▶ _What you have to do_:
Take from the records below each line that holds "None".

▶ _Supplied entries_:
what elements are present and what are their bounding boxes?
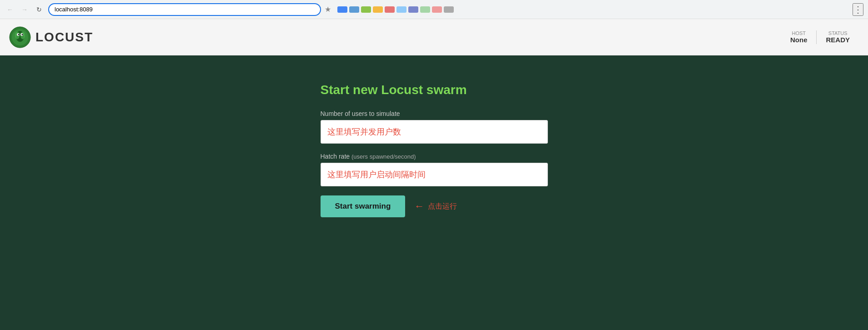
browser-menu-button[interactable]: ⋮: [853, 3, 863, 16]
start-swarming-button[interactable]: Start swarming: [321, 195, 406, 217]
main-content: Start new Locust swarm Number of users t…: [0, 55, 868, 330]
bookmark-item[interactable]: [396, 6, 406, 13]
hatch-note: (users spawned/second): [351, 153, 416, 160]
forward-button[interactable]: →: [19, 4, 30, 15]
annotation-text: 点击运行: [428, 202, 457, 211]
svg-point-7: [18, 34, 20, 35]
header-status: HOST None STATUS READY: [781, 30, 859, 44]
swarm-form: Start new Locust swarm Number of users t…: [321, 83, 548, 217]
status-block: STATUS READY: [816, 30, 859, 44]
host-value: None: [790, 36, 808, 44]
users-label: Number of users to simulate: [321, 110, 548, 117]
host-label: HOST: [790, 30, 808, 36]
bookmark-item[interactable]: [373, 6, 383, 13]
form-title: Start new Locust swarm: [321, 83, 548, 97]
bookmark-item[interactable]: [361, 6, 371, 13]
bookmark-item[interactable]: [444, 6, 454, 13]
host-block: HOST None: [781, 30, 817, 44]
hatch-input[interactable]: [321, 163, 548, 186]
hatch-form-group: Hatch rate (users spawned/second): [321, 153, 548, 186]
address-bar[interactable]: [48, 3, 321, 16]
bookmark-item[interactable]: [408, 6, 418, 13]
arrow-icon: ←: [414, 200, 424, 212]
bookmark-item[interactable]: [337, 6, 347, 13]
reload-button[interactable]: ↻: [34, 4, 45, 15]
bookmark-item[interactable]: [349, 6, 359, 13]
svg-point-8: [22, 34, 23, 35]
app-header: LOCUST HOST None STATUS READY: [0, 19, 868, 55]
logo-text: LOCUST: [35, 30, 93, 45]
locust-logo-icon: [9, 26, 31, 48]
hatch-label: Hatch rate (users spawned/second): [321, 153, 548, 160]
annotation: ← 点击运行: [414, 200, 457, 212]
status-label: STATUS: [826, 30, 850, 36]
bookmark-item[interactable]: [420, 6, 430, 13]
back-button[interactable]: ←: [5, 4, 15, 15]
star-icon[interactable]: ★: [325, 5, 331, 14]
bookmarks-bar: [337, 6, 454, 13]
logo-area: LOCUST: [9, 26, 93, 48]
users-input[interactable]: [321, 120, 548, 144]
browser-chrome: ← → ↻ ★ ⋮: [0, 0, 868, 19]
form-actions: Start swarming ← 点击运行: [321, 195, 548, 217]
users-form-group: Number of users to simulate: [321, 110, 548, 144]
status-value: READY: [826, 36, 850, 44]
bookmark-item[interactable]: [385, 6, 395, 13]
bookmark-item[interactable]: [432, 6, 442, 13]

▶ _Result for this task_:
header-status: HOST None STATUS READY: [781, 30, 859, 44]
host-value: None: [790, 36, 808, 44]
host-block: HOST None: [781, 30, 817, 44]
app-header: LOCUST HOST None STATUS READY: [0, 19, 868, 55]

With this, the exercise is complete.